Hi!
You can think of it the following way: When you execute a join, the data
shuffled from node A to node B for the left side of the join will have a
separate TCP connection than the data shuffled from node A to node B for
the right side of the join.
That is currently important to avoid distributed deadlocks, because once
the TCP connection backpressures for one input, it would backpressure also
the other input.
In order to multiplex them through the same connection, we would need an
application-layer flow control overlay over the connection. Something like
the credit-based system that SSH tunnels use, or so.
It has been discussed a few times, but no one got the time to do that, yet.
It's quite delicate to get this right to not degrade network throughput...
Greetings,
Stephan
On Tue, Aug 11, 2015 at 11:10 AM, wangzhijiang999 <
[hidden email]> wrote:
> As I know, each TaskManager has NettyConnectionManager component and all
> the tasks in the TaskManager will user that to transfer data.
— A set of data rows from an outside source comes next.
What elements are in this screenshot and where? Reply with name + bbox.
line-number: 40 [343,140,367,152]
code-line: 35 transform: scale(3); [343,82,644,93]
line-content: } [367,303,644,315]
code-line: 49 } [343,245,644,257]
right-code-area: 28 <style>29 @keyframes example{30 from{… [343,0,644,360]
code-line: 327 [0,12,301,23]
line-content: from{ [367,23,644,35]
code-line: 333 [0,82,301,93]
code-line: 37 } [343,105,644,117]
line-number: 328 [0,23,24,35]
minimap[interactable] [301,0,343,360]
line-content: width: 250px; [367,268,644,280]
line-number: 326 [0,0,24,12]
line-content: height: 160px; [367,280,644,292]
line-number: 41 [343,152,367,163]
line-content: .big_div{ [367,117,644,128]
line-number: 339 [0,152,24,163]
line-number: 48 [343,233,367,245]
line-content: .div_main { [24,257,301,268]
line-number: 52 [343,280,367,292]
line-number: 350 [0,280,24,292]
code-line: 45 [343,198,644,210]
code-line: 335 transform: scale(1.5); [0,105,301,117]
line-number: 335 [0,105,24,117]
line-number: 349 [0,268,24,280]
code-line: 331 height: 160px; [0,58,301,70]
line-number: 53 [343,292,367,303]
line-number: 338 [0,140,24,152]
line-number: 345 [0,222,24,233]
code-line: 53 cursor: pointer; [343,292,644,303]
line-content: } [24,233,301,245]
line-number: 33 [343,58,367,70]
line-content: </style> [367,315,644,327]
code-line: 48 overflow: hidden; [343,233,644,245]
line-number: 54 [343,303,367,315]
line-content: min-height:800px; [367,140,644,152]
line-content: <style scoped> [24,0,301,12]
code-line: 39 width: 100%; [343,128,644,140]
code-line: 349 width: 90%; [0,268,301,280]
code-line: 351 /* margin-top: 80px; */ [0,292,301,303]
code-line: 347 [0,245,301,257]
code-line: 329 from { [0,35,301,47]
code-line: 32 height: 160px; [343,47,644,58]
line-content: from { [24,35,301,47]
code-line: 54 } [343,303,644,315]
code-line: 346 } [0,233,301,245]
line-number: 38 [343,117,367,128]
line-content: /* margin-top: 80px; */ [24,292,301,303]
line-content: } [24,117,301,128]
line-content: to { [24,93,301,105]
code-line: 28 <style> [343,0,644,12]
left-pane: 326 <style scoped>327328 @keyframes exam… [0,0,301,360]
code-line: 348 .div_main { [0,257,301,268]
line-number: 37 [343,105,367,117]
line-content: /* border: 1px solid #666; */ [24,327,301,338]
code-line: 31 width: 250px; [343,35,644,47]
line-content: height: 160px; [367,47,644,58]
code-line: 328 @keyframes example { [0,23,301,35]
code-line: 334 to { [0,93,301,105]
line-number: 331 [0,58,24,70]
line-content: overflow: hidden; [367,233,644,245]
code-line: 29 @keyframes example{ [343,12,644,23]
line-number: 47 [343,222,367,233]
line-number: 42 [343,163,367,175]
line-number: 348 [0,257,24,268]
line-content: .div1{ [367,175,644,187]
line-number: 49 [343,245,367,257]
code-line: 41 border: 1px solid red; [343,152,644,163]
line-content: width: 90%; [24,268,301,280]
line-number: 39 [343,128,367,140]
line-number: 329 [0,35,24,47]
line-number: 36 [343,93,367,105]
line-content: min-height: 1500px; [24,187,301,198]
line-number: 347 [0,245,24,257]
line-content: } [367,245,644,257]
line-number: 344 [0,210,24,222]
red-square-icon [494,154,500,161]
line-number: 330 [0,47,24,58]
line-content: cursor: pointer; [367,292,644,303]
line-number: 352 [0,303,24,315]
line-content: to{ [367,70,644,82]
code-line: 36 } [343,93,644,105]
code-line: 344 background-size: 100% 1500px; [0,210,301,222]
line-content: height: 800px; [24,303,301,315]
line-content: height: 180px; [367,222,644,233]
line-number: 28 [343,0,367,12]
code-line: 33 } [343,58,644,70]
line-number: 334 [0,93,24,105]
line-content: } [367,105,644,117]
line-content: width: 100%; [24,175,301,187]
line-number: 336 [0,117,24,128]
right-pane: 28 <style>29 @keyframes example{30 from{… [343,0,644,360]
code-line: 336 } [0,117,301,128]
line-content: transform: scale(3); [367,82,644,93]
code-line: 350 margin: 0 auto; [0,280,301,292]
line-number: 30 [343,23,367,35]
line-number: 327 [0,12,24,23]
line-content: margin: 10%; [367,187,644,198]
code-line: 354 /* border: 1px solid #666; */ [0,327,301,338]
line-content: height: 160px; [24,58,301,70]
In the
> PartitionRequestClientFactory, the nettyClient will make a connection based
> on connectionId, and the connectionId consists of socketAddress and
> connectionIndex of IntermediateResult. That means for different
> IntermediateResult, it will create different connection to transfer data in
> the same TaskManager. I am wondering why can not use the same channel for
> different intermediateResult to transfer data. Are there any issues?
> Thank you in advance for any suggestions!